"Ini sesungguhnya menandai akhir dari era kegelapan, antara 2010 sampai 2019, bajak laut Somalia menahan lebih dari 2.300 kru baik itu di ruang penjara atau di kapal mereka sebagai tawanan," kata anggota tim negosiasi Hostage Support Programme (HSP) dikutip dari AFP, Jumat (21/8/2020).
HSP mengatakan aksi bajak laut di lepas pantai Somalia menjadi 'mata pencaharian baru' di tengah krisis di negara tersebut.

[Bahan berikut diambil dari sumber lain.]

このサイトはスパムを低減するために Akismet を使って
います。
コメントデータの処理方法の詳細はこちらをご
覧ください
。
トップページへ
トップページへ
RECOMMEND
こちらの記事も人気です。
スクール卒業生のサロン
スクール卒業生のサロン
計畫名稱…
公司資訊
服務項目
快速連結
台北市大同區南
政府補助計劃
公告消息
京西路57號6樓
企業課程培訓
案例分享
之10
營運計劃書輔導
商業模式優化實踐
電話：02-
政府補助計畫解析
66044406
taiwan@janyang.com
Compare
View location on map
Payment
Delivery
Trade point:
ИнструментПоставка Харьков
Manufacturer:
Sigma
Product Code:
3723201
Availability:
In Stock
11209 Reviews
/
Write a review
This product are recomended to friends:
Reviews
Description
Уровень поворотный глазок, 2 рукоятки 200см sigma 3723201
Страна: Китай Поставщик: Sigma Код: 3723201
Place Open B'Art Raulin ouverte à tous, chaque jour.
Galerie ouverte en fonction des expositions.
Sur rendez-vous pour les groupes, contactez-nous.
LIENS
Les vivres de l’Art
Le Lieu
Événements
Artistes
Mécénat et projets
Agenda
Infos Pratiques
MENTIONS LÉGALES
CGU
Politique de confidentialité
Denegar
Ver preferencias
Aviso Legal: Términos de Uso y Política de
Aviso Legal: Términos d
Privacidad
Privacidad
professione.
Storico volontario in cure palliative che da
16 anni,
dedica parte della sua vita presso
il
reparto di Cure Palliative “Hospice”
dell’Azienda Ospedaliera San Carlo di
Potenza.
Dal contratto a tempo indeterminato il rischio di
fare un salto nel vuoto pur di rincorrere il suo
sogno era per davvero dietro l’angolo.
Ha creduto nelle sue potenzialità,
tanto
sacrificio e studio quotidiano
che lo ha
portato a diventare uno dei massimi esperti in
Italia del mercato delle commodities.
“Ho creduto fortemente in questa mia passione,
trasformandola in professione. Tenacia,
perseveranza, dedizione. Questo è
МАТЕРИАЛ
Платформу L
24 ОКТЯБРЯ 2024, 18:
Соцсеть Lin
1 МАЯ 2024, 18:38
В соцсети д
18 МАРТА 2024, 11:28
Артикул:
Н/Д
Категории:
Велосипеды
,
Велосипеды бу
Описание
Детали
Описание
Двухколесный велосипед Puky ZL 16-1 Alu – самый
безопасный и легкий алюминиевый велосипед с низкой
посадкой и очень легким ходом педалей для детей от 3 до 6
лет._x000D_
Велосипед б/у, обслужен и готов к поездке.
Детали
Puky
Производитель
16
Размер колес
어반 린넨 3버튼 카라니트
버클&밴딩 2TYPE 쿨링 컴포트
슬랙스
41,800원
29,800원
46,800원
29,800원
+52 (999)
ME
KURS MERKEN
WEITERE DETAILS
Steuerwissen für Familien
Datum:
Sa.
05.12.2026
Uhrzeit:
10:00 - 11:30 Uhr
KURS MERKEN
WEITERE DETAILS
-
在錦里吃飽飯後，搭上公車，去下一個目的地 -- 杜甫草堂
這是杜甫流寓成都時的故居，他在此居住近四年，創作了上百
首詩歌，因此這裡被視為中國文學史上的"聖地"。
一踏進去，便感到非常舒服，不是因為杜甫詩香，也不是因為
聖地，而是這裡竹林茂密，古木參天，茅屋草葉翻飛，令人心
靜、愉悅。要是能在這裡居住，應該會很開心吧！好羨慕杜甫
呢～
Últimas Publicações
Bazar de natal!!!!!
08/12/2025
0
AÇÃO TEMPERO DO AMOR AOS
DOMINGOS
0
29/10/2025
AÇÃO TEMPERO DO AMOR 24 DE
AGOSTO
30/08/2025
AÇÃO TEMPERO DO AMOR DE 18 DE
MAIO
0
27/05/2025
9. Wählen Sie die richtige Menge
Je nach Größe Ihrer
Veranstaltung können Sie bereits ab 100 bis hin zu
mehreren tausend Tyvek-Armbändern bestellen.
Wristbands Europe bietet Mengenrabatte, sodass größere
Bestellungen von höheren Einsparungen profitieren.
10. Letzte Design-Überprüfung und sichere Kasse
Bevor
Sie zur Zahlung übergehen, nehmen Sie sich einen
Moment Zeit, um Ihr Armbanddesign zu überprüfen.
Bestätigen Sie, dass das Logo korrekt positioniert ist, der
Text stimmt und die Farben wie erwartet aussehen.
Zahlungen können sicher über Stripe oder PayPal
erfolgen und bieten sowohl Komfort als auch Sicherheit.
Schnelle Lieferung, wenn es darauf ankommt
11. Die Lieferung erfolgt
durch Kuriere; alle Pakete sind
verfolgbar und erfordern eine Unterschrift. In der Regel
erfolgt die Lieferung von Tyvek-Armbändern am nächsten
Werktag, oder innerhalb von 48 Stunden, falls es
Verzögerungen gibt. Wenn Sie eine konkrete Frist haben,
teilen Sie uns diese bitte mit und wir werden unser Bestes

Para bajak laut--yang mendapatkan senjata dari pasar gelap--mencari target kapal-kapal nelayan maupun tanker untuk ditawan guna mendesak pemilik memberikan tebusan.
Dari ribuan tawanan, hanya sedikit yang bebas karena pemilik kapal bersedia memenuhi tebusan yang diminta bajak laut.
"Banyak dari mereka disiksa, beberapa di antaranya mati tetapi kebanyakan trauma dengan apa yang mereka alami."
"Kami sangat senang bisa menyelamatkan semua yang tersisa dan tidak mendapat uluran tangan dari perusahaan maupun negara mereka," lanjutnya.
Serangan bajak laut pada kapal-kapal tanker maupun kapal nelayan di lepas pantai Somalia mencapai puncaknya pada 2011 dengan 176 orang ditawan. Setelah itu, jumlah menurun drastis dalam beberapa tahun terakhir.